My favorite Aesop tale was The Lion and The Mouse, where the lion had the option of eating the mouse or listening to the mouse’s plea that he might prove useful later, which he did by chewing a rope in two when the lion was caught in a trap. This taught me that kindness was preferable to snap emotional decisions, to not measure a person’s value by appearance, and to think of the future, a thing a small child rarely thinks of. Even now, when certain situations come up, one of the old Aesop’s Fables pops into my head, slows me down a little and makes me think before acting.

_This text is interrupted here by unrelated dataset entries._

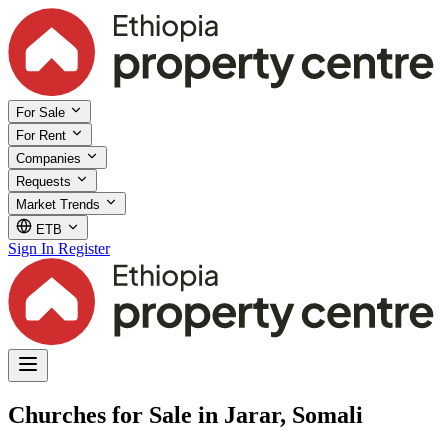
For Sale
For Rent
Companies
Requests
Market Trends
ETB
Sign In
Register
Churches for Sale in Jarar, Somali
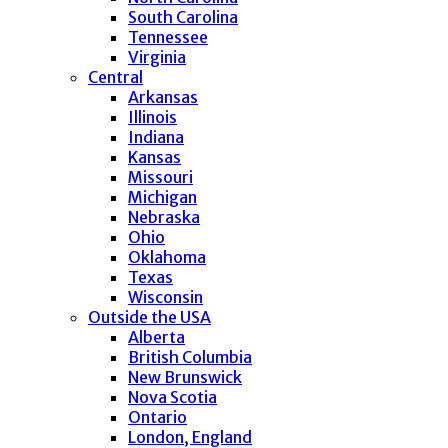
South Carolina
Tennessee
Virginia
Central
Arkansas
Illinois
Indiana
Kansas
Missouri
Michigan
Nebraska
Ohio
Oklahoma
Texas
Wisconsin
Outside the USA
Alberta
British Columbia
New Brunswick
Nova Scotia
Ontario
London, England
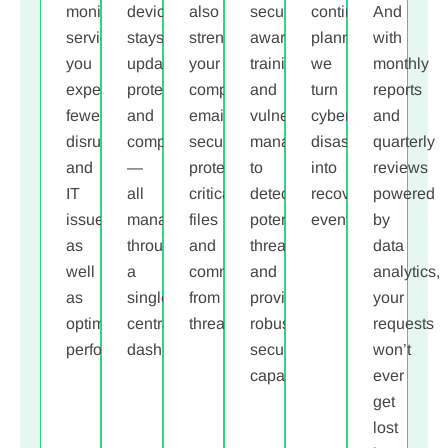
monitoring
device
also
security
continuity
And
services,
stays
strengthen
awareness
planning,
with
you
updated,
your
training,
we
monthly
experience
protected,
company
and
turn
reports
fewer
and
email
vulnerability
cyber
and
disruptions
compliant
security,
management
disasters
quarterly
and
—
protecting
to
into
reviews
IT
all
critical
detect
recovery
powered
issues
,
managed
files
potential
events.
by
as
through
and
threats
data
well
a
communications
and
analytics,
as
single,
from
provide
your
optimal
centralized
threats.
robust
requests
performance
dashboard.
.
security
won’t
capabilities
.
ever
get
lost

Mother Goose was my introduction to poetry, and I continue to think of poetry as rhymes, though there are many many different kinds. Remember Hey diddle diddle, the cat and the fiddle, the cow jumped over the moon, Jack be nimble Jack be quick, Jack jump over the candlestick, and I even learned my months with Thirty days has September, April, June and November. Many of the Mother Goose poems were so endearing they became songs like Baa baa black sheep, have you any wool, Yes sir, yes sir, three bags full, and Hush Little Baby don’t say a word, Papa’s gonna buy you a mockingbird. This last one has been recorded by Carly Simon and James Taylor, changed up just a little but still the same idea.

The Mother Goose Rhymes are attributed to many different origins some dating back to seventeenth century France and beyond, but the first publication was by Charles Perrault in 1697, published in French and later transcribed to English in 1729 by Robert Samber. So I guess Mother Goose was neither a mother nor a goose, although I do have that picture embedded in my brain.


And then somehow I was introduced to Grimm’s Fairy Tales with immediate favorites of The Three Little Pigs, Little Red Riding Hood, Snow White, Hansel and Gretel, and Cinderella. Fear seems to be the common thread through all these dark stories. I don’t remember how I got this book but I do remember having my own copy and considering it a huge treasure. I can even remember dreaming about Hansel and Gretel. Now, as an adult, it’s doesn’t seem quite as child-friendly. In fact, I bought a copy awhile back intending to read some of the stories to my then small grandchildren. I changed my mind and tucked it away in the bookcase.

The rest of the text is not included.